- _WORK INSTRUCTION_
Output only the span of lines that begins at the line containing "content/uploads/2023/05/TCC_Icaro-Jorge.pdf" and ends at the last line of the data, both included, exactly as they appear.

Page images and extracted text

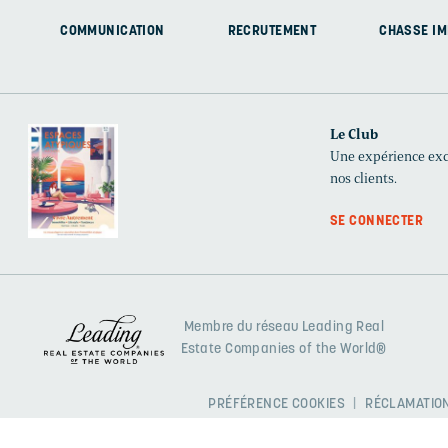
COMMUNICATION
RECRUTEMENT
CHASSE IM
Le Club
Une expérience excl
nos clients.
SE CONNECTER
Membre du réseau Leading Real
Estate Companies of the World®
PRÉFÉRENCE COOKIES
RÉCLAMATION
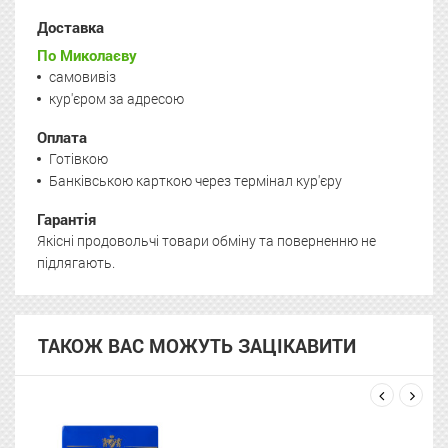
Доставка
По Миколаєву
самовивіз
кур'єром за адресою
Оплата
Готівкою
Банківською карткою через термінал кур'єру
Гарантія
Якісні продовольчі товари обміну та поверненню не
підлягають.
ТАКОЖ ВАС МОЖУТЬ ЗАЦІКАВИТИ
next
prev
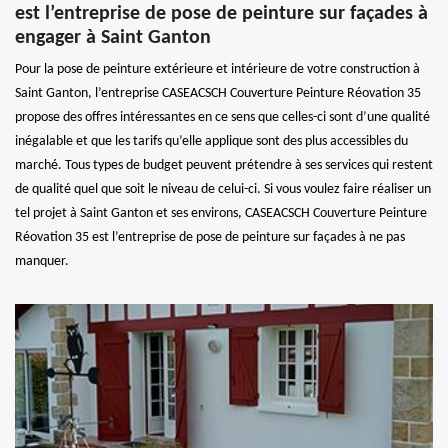
est l’entreprise de pose de peinture sur façades à
engager à Saint Ganton
Pour la pose de peinture extérieure et intérieure de votre construction à
Saint Ganton, l’entreprise CASEACSCH Couverture Peinture Réovation 35
propose des offres intéressantes en ce sens que celles-ci sont d’une qualité
inégalable et que les tarifs qu’elle applique sont des plus accessibles du
marché. Tous types de budget peuvent prétendre à ses services qui restent
de qualité quel que soit le niveau de celui-ci. Si vous voulez faire réaliser un
tel projet à Saint Ganton et ses environs, CASEACSCH Couverture Peinture
Réovation 35 est l’entreprise de pose de peinture sur façades à ne pas
manquer.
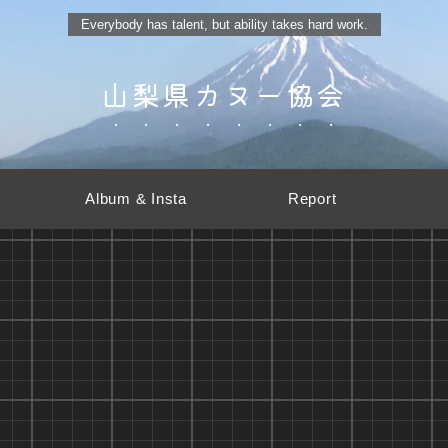
Everybody has talent, but ability takes hard work.
山梨県カヌー協会
Album & Insta
Report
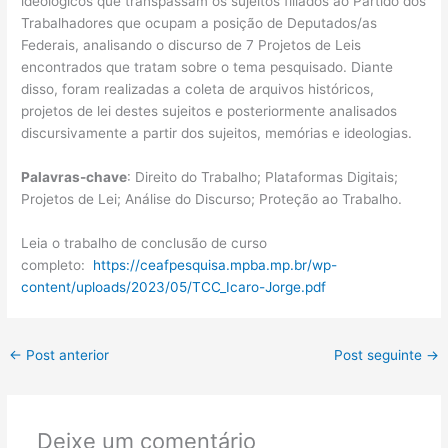
ideológicos que transpassam os sujeitos filiados ao Partido dos
Trabalhadores que ocupam a posição de Deputados/as
Federais, analisando o discurso de 7 Projetos de Leis
encontrados que tratam sobre o tema pesquisado. Diante
disso, foram realizadas a coleta de arquivos históricos,
projetos de lei destes sujeitos e posteriormente analisados
discursivamente a partir dos sujeitos, memórias e ideologias.
Palavras-chave
: Direito do Trabalho; Plataformas Digitais;
Projetos de Lei; Análise do Discurso; Proteção ao Trabalho.
Leia o trabalho de conclusão de curso
completo:
https://ceafpesquisa.mpba.mp.br/wp-
content/uploads/2023/05/TCC_Icaro-Jorge.pdf
←
Post anterior
Post seguinte
→
Deixe um comentário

- _RESPONSE FOR THIS EXERCISE_
content/uploads/2023/05/TCC_Icaro-Jorge.pdf
←
Post anterior
Post seguinte
→
Deixe um comentário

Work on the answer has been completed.